Your objective ▸ When the string "BrainyCP" occurs in a line of the records, show that line.

Dataset entries:
──────────────────────────────

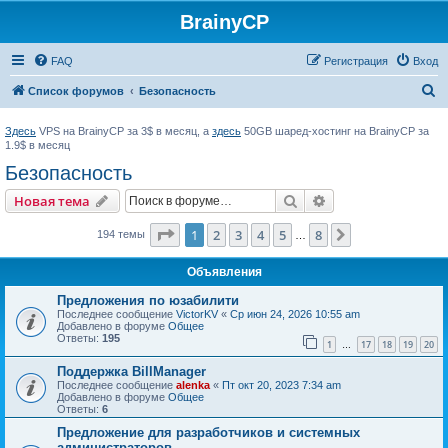
BrainyCP
FAQ
Регистрация
Вход
П
Список форумов
Безопасность
о
Здесь
VPS на BrainyCP за 3$ в месяц, а
здесь
50GB шаред-хостинг на BrainyCP за
и
1.9$ в месяц
с
Безопасность
к
Поиск
Расширенный пои
Новая тема
Страница
1
из
8
1
2
3
4
5
8
След.
194 темы
…
Объявления
Предложения по юзабилити
Последнее сообщение
VictorKV
«
Ср июн 24, 2026 10:55 am
Добавлено в форуме
Общее
Ответы:
195
1
17
18
19
20
…
Поддержка BillManager
Последнее сообщение
alenka
«
Пт окт 20, 2023 7:34 am
Добавлено в форуме
Общее
Ответы:
6
Предложение для разработчиков и системных
администраторов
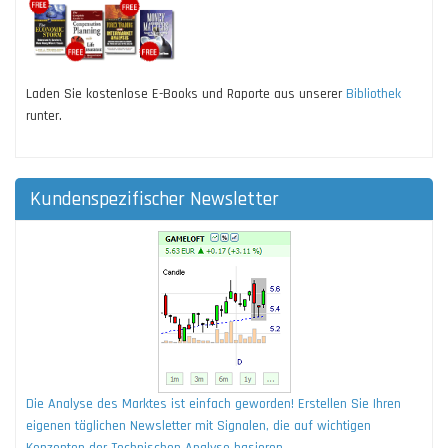
Laden Sie kostenlose E-Books und Raporte aus unserer
Bibliothek
runter.
Kundenspezifischer Newsletter
Die Analyse des Marktes ist einfach geworden! Erstellen Sie Ihren
eigenen täglichen Newsletter mit Signalen, die auf wichtigen
Konzepten der Technischen Analyse basieren.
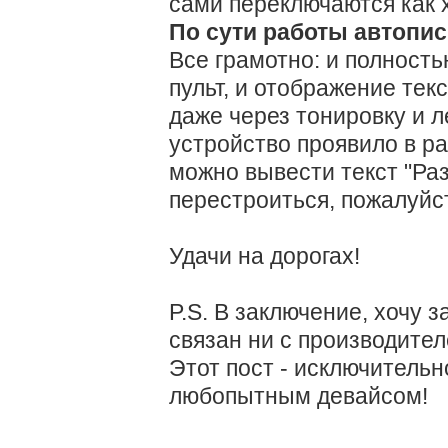
сами переключаются как х
По сути работы автопис
Все грамотно: и полнос
пульт, и отображение тек
даже через тонировку и л
устройство проявило в ра
можно вывести текст "Раз
перестроиться, пожалуйст
Удачи на дорогах!
P.S. В заключение, хочу з
связан ни с производител
Этот пост - исключительн
любопытным девайсом!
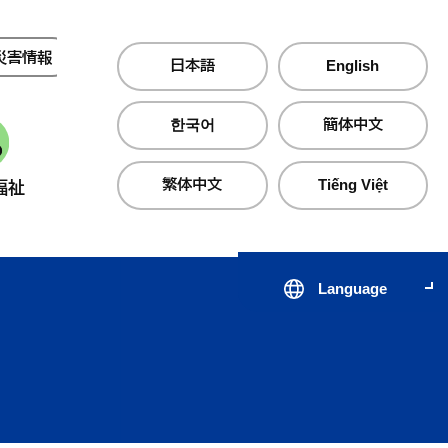
災害情報
夜間・休日診療
日本語
English
한국어
簡体中文
繁体中文
Tiếng Việt
福祉
産業・仕事
町政情報
Language
届出・証明・手続き
子育て支援サイト のびのびじ
税金・保険・
医療・
んせき
生活・住まい
公共交通
心の健
出会いから結婚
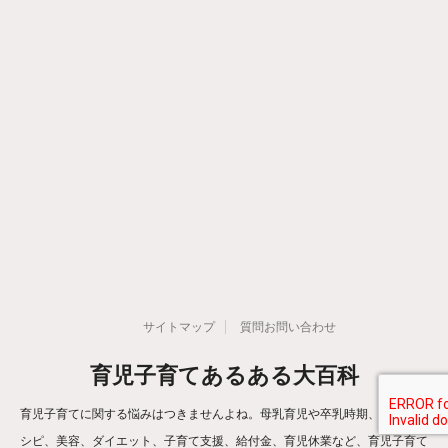
サイトマップ
質問お問い合わせ
育児子育てあるある大百科
育児子育てに関する悩みはつきませんよね。母乳育児や卒乳時期、離乳食レ
シピ、美容、ダイエット、子育て支援、給付金、育児休業など、育児子育て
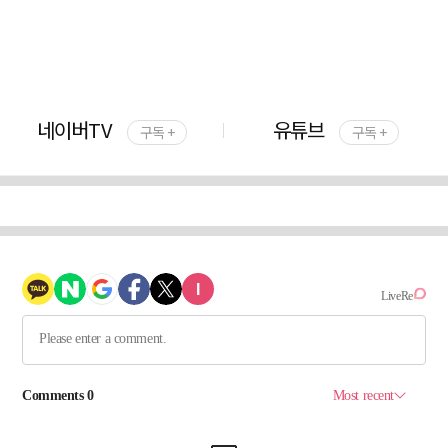
네이버TV
유튜브
구독 +
구독 +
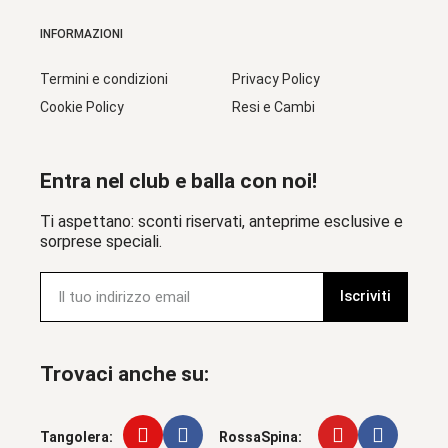
INFORMAZIONI
Termini e condizioni
Privacy Policy
Cookie Policy
Resi e Cambi
Entra nel club e balla con noi!
Ti aspettano: sconti riservati, anteprime esclusive e
sorprese speciali.
Iscriviti
Trovaci anche su:
Tangolera:
RossaSpina:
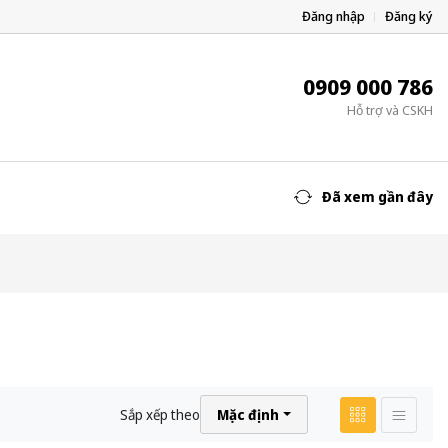
Đăng nhập
Đăng ký
0909 000 786
Hỗ trợ và CSKH
Đã xem gần đây
Sắp xếp theo
Mặc định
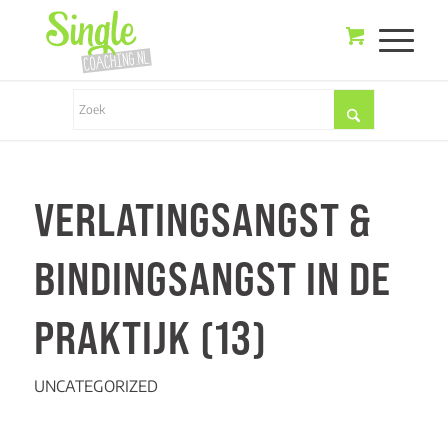
VERLATINGSANGST &
BINDINGSANGST IN DE
PRAKTIJK (13)
UNCATEGORIZED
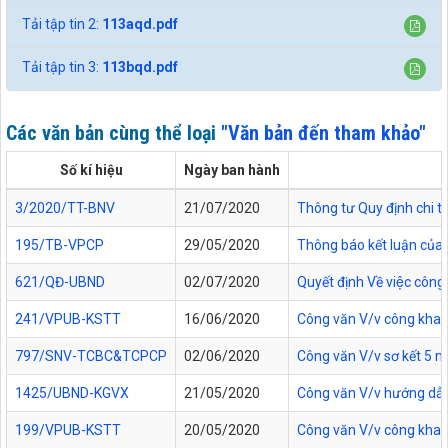
Tải tập tin 2:
113aqd.pdf
Tải tập tin 3:
113bqd.pdf
Các văn bản cùng thể loại
"Văn bản đến tham khảo"
Số kí hiệu
Ngày ban hành
3/2020/TT-BNV
21/07/2020
Thông tư Quy định chi tiế
195/TB-VPCP
29/05/2020
Thông báo kết luận của 
621/QĐ-UBND
02/07/2020
Quyết định Về việc cô
241/VPUB-KSTT
16/06/2020
Công văn V/v công khai 
797/SNV-TCBC&TCPCP
02/06/2020
Công văn V/v sơ kết 5 nă
1425/UBND-KGVX
21/05/2020
Công văn V/v hướng dẫn
199/VPUB-KSTT
20/05/2020
Công văn V/v công khai TT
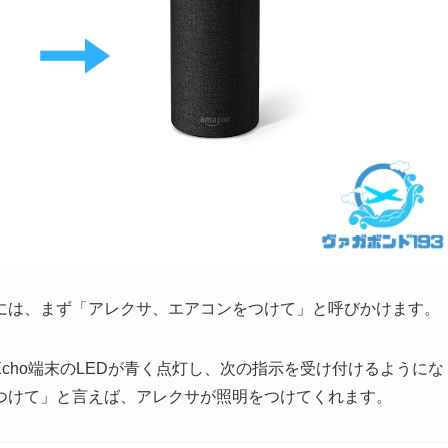
には、まず「アレクサ、エアコンをつけて」と呼びかけます。
Echo端末のLEDが青く点灯し、次の指示を受け付けるようにな
をつけて」と言えば、アレクサが照明をつけてくれます。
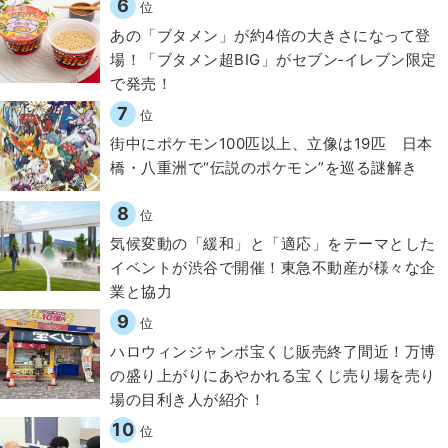
6
位
あの「ブタメン」が約4倍の大きさになって登
場！「ブタメン超BIG」がセブン‐イレブン限定
で発売！
7
位
街中にポケモン100匹以上、立像は19匹 日本
橋・八重洲で“伝説のポケモン”を巡る謎解き
8
位
気候変動の「緩和」と「適応」をテーマとした
イベントが渋谷で開催！東急不動産が様々な企
業と協力
9
位
ハロウィンジャンボ宝くじ販売終了間近！万博
の盛り上がりにあやかれる宝くじ売り場を売り
場の目利き人が紹介！
10
位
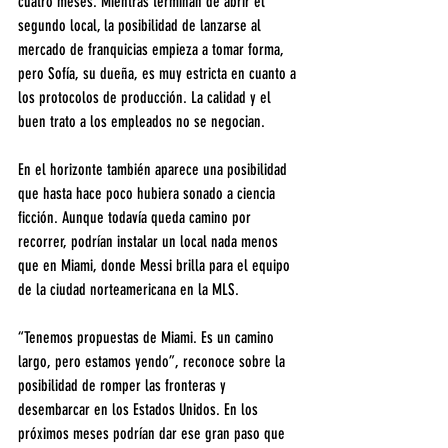
cuatro meses. Mientras terminan de abrir el 
segundo local, la posibilidad de lanzarse al 
mercado de franquicias empieza a tomar forma, 
pero Sofía, su dueña, es muy estricta en cuanto a 
los protocolos de producción. La calidad y el 
buen trato a los empleados no se negocian.
En el horizonte también aparece una posibilidad 
que hasta hace poco hubiera sonado a ciencia 
ficción. Aunque todavía queda camino por 
recorrer, podrían instalar un local nada menos 
que en Miami, donde Messi brilla para el equipo 
de la ciudad norteamericana en la MLS.
“Tenemos propuestas de Miami. Es un camino 
largo, pero estamos yendo”, reconoce sobre la 
posibilidad de romper las fronteras y 
desembarcar en los Estados Unidos. En los 
próximos meses podrían dar ese gran paso que 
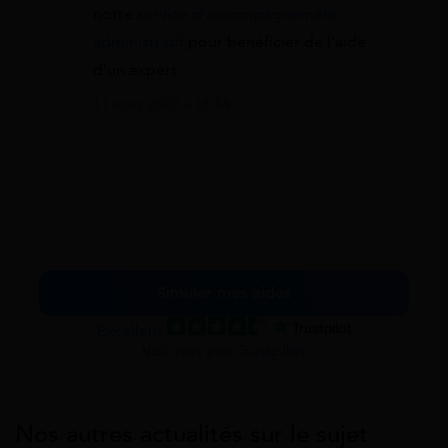
notre
service d’accompagnement
administratif
pour bénéficier de l’aide
d’un expert.
11 mars 2022 à 18:54
Simuler mes aides
Excellent
Voir nos avis Trustpilot
Nos autres actualités sur le sujet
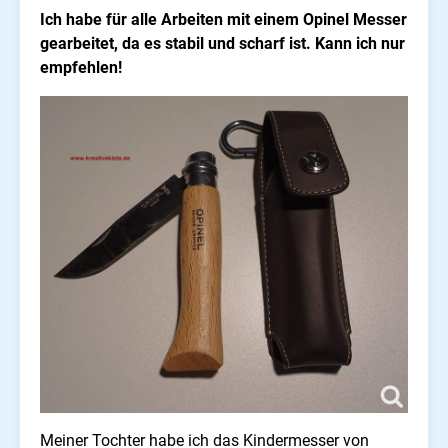
Ich habe für alle Arbeiten mit einem Opinel Messer
gearbeitet, da es stabil und scharf ist. Kann ich nur
empfehlen!
Meiner Tochter habe ich das Kindermesser von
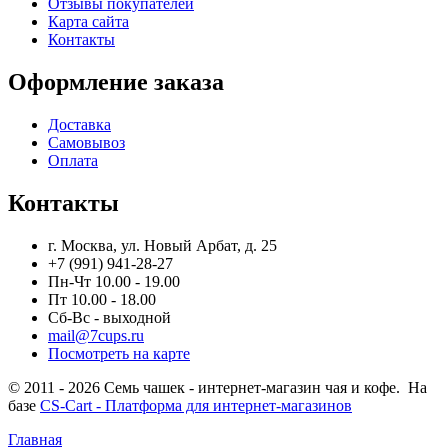
Отзывы покупателей
Карта сайта
Контакты
Оформление заказа
Доставка
Самовывоз
Оплата
Контакты
г. Москва, ул. Новый Арбат, д. 25
+7 (991) 941-28-27
Пн-Чт 10.00 - 19.00
Пт 10.00 - 18.00
Сб-Вс - выходной
mail@7cups.ru
Посмотреть на карте
© 2011 - 2026 Семь чашек - интернет-магазин чая и кофе. На
базе
CS-Cart - Платформа для интернет-магазинов
Главная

──────────────────────────────

Worked solution ▸
BrainyCP
VPS на BrainyCP за 3$ в месяц, а
50GB шаред-хостинг на BrainyCP за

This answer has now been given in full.